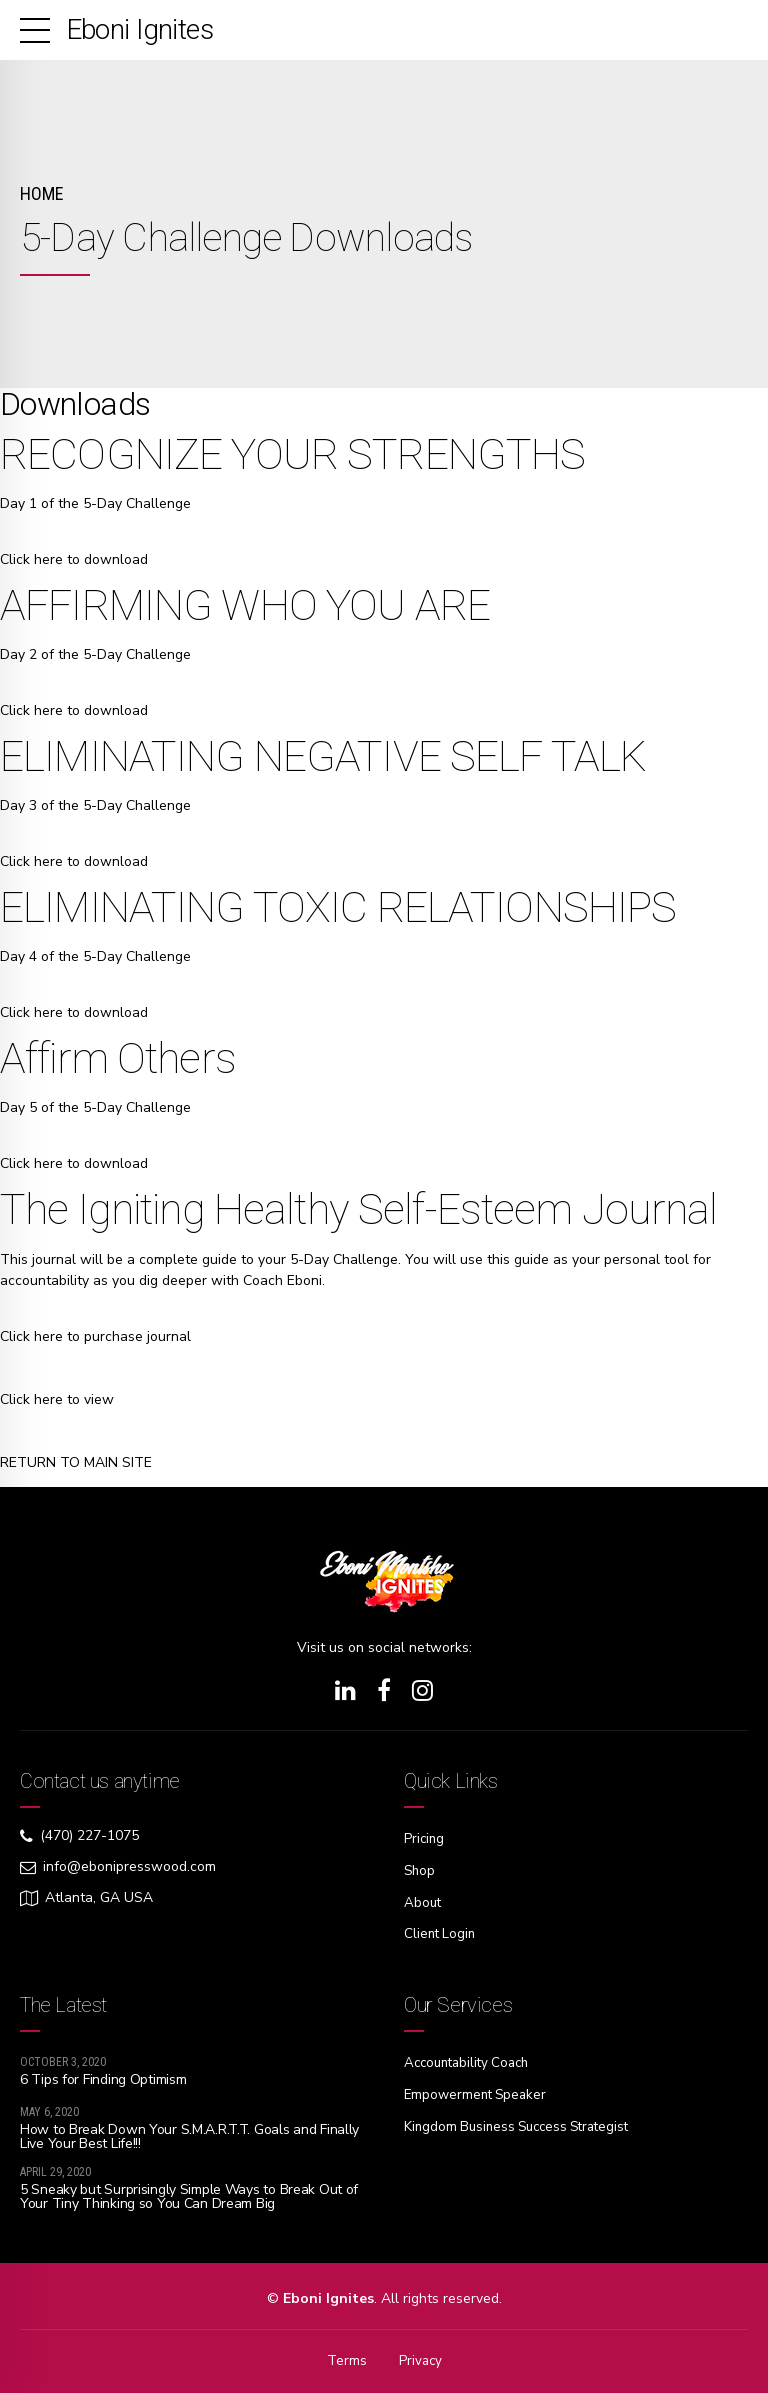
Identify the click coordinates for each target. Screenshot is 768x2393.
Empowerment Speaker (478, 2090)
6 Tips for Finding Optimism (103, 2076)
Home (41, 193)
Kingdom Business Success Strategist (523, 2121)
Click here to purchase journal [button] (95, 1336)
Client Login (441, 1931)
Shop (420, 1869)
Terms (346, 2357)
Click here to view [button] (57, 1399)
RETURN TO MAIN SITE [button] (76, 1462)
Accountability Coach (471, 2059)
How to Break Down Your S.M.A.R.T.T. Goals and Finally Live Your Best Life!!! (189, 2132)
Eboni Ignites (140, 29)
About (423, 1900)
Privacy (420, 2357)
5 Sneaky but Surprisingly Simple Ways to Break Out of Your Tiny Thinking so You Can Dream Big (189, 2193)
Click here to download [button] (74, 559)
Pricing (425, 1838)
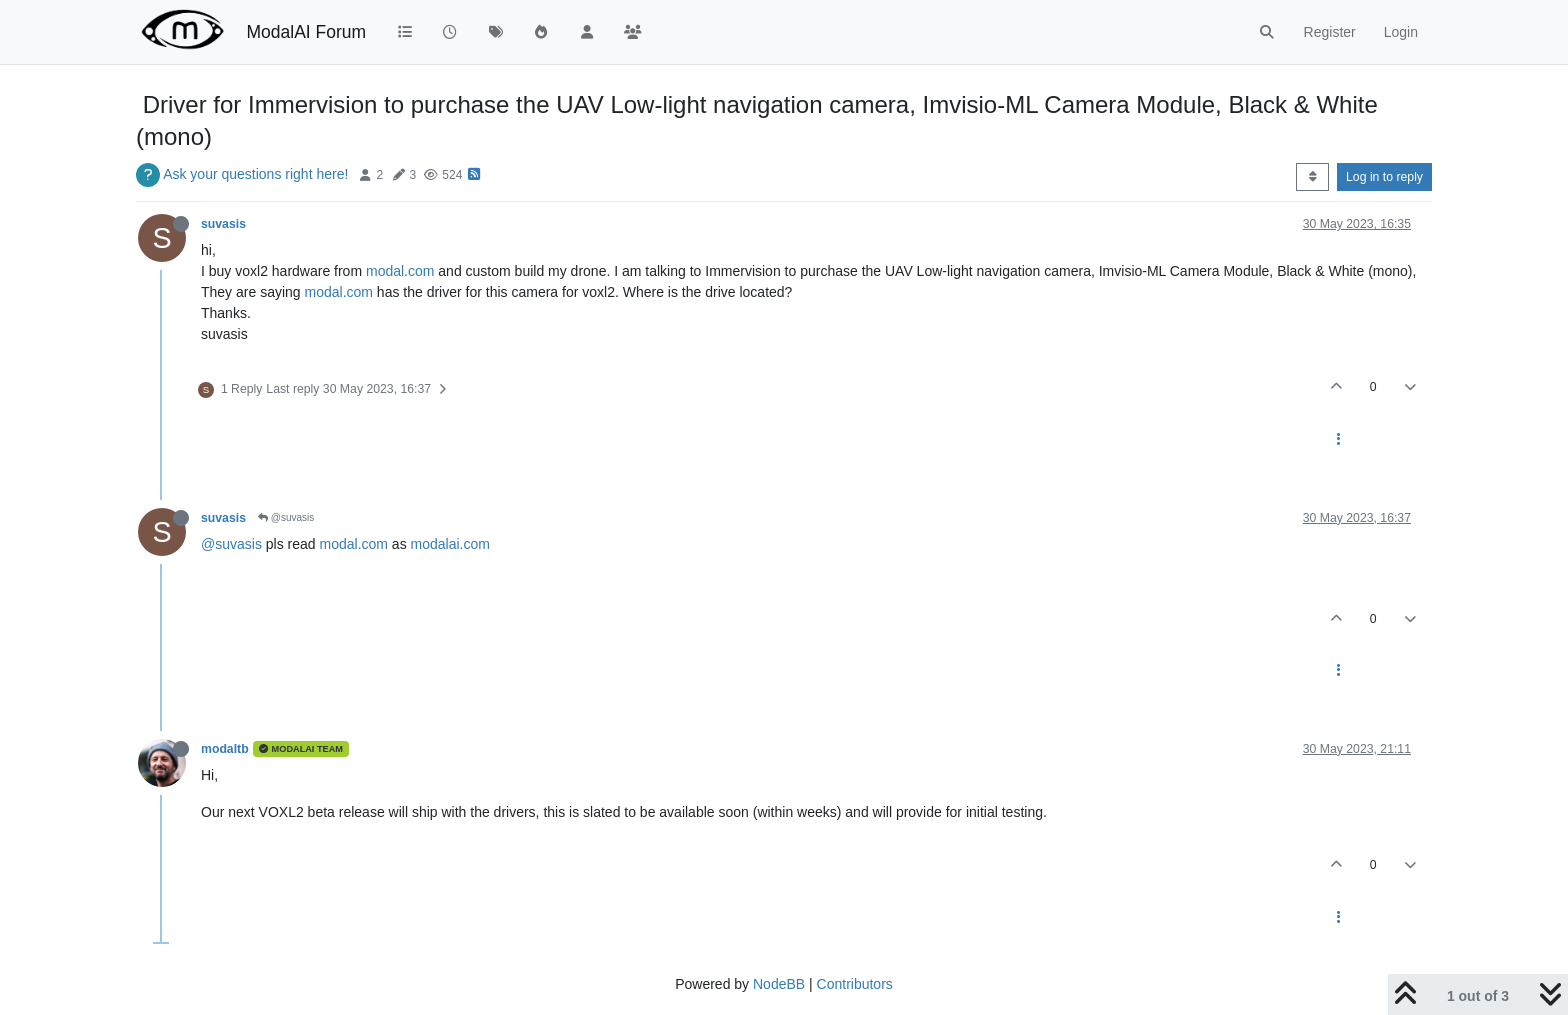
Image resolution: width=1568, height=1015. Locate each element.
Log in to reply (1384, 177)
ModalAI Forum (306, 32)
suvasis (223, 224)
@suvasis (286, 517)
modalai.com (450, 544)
...
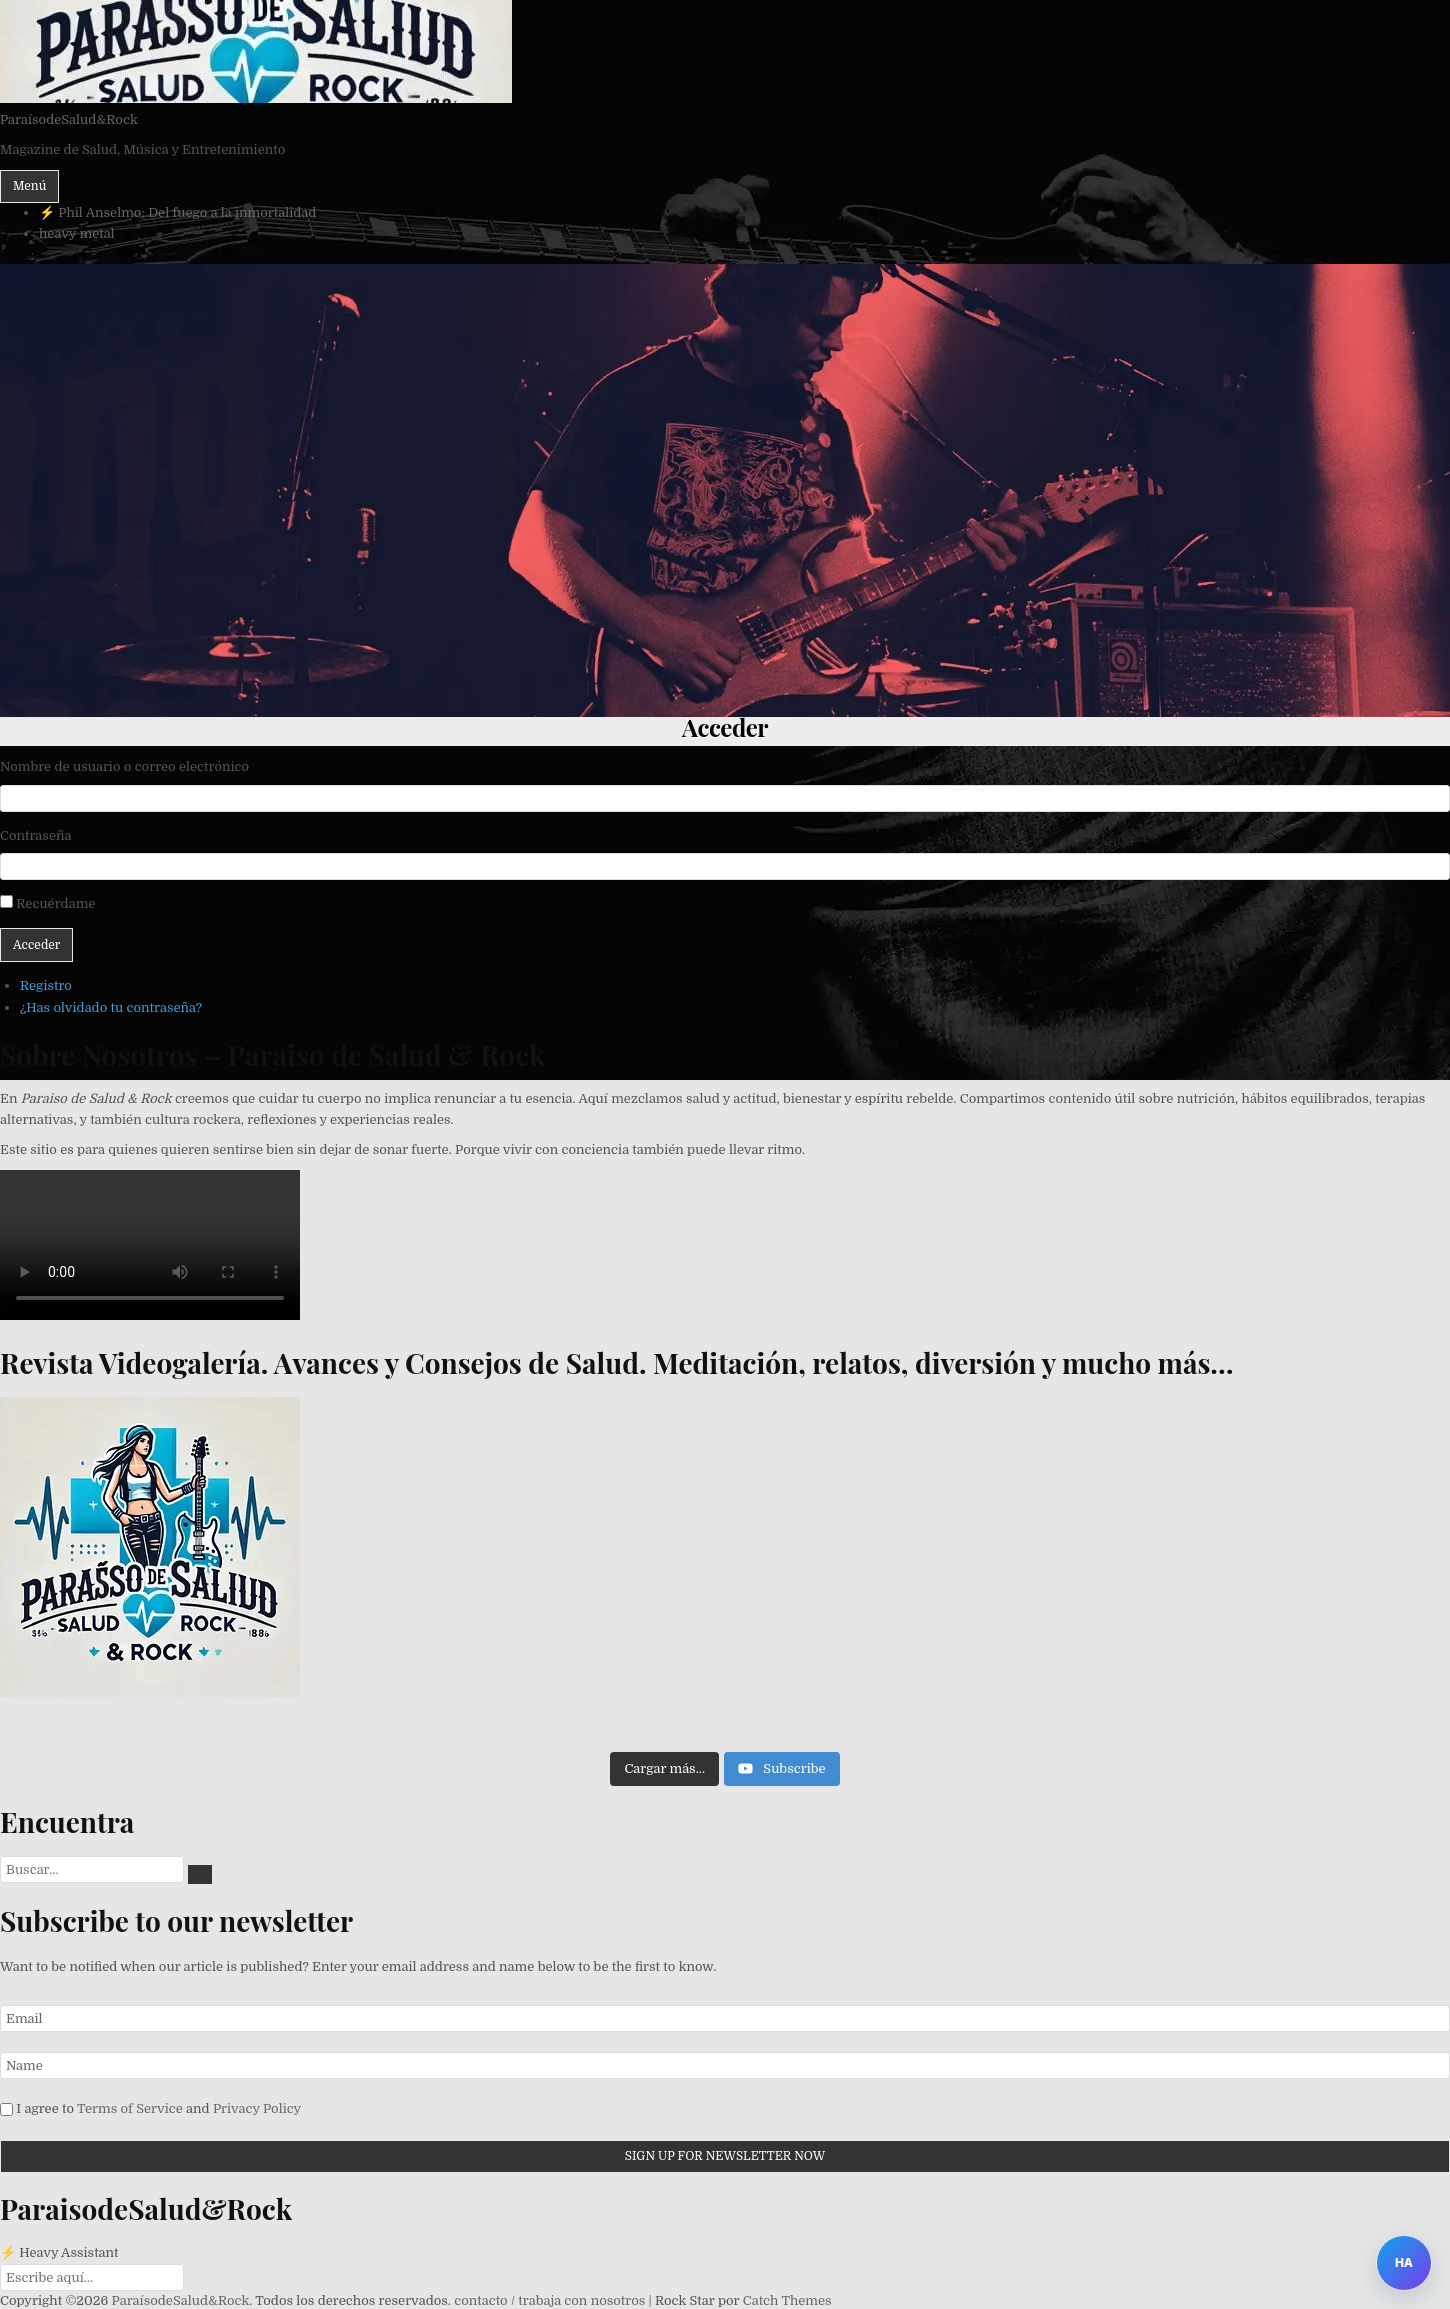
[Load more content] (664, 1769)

* [What is required] What do the lines above say from the one containing "Click here to purchase" down to the one containing "Accountability Coach (471, 2059)"? Return them exactly, both end lines included, and only them.

* [Task answer]
Click here to purchase journal [button] (95, 1336)
Client Login (441, 1931)
Shop (420, 1869)
Terms (346, 2357)
Click here to view [button] (57, 1399)
RETURN TO MAIN SITE [button] (76, 1462)
Accountability Coach (471, 2059)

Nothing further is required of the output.